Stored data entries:
---------------

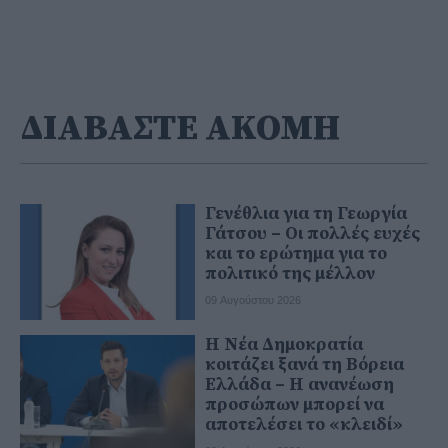
ΔΙΑΒΑΣΤΕ ΑΚΟΜΗ
Γενέθλια για τη Γεωργία
Γάτσου – Οι πολλές ευχές
και το ερώτημα για το
πολιτικό της μέλλον
09 Αυγούστου 2026
Η Νέα Δημοκρατία
κοιτάζει ξανά τη Βόρεια
Ελλάδα – Η ανανέωση
προσώπων μπορεί να
αποτελέσει το «κλειδί»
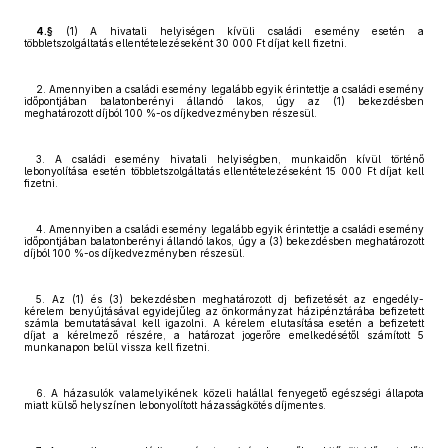
4.§
(1) A hivatali helyiségen kívüli családi esemény esetén a
többletszolgáltatás ellentételezéseként 30 000 Ft díjat kell fizetni.
2. Amennyiben a családi esemény legalább egyik érintettje a családi esemény
időpontjában balatonberényi állandó lakos, úgy az (1) bekezdésben
meghatározott díjból 100 %-os díjkedvezményben részesül.
3. A családi esemény hivatali helyiségben, munkaidőn kívül történő
lebonyolítása esetén többletszolgáltatás ellentételezéseként 15 000 Ft díjat kell
fizetni.
4. Amennyiben a családi esemény legalább egyik érintettje a családi esemény
időpontjában balatonberényi állandó lakos, úgy a (3) bekezdésben meghatározott
díjból 100 %-os díjkedvezményben részesül.
5. Az (1) és (3) bekezdésben meghatározott dj befizetését az engedély-
kérelem benyújtásával egyidejűleg az önkormányzat házipénztárába befizetett
számla bemutatásával kell igazolni. A kérelem elutasítása esetén a befizetett
díjat a kérelmező részére, a határozat jogerőre emelkedésétől számított 5
munkanapon belül vissza kell fizetni.
6. A házasulók valamelyikének közeli halállal fenyegető egészségi állapota
miatt külső helyszínen lebonyolított házasságkötés díjmentes.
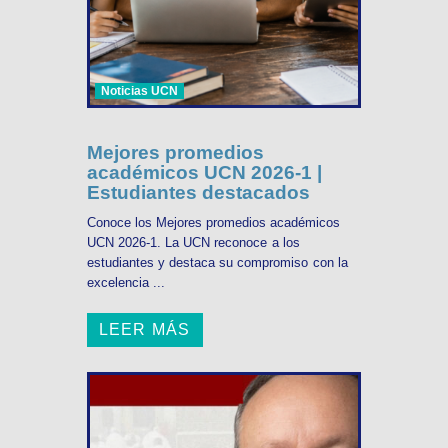
Noticias UCN
Mejores promedios
académicos UCN 2026-1 |
Estudiantes destacados
Conoce los Mejores promedios académicos
UCN 2026-1. La UCN reconoce a los
estudiantes y destaca su compromiso con la
excelencia ...
LEER MÁS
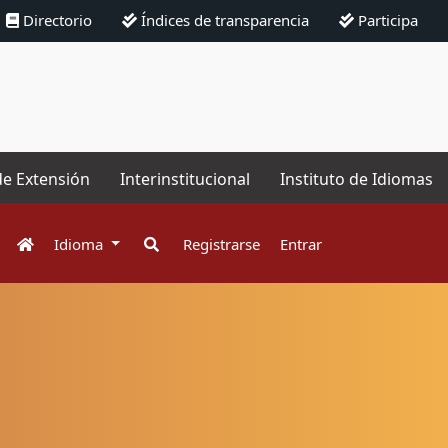
Directorio
Índices de transparencia
Participa
de Extensión
Interinstitucional
Instituto de Idiomas
Idioma
Registrarse
Entrar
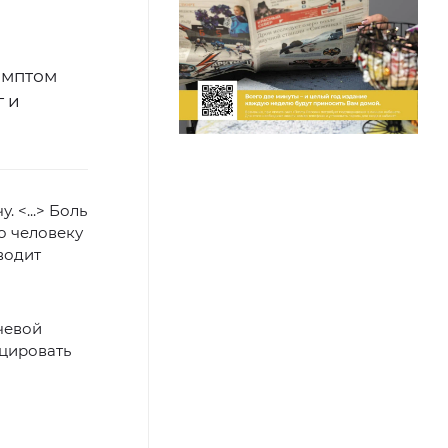
имптом
г и
 <...> Боль
о человеку
водит
чевой
оцировать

---------------

### Exercise prompt
Answer with the count alone: how many lines in the data above have "részesül" in them?

### Problem solution
2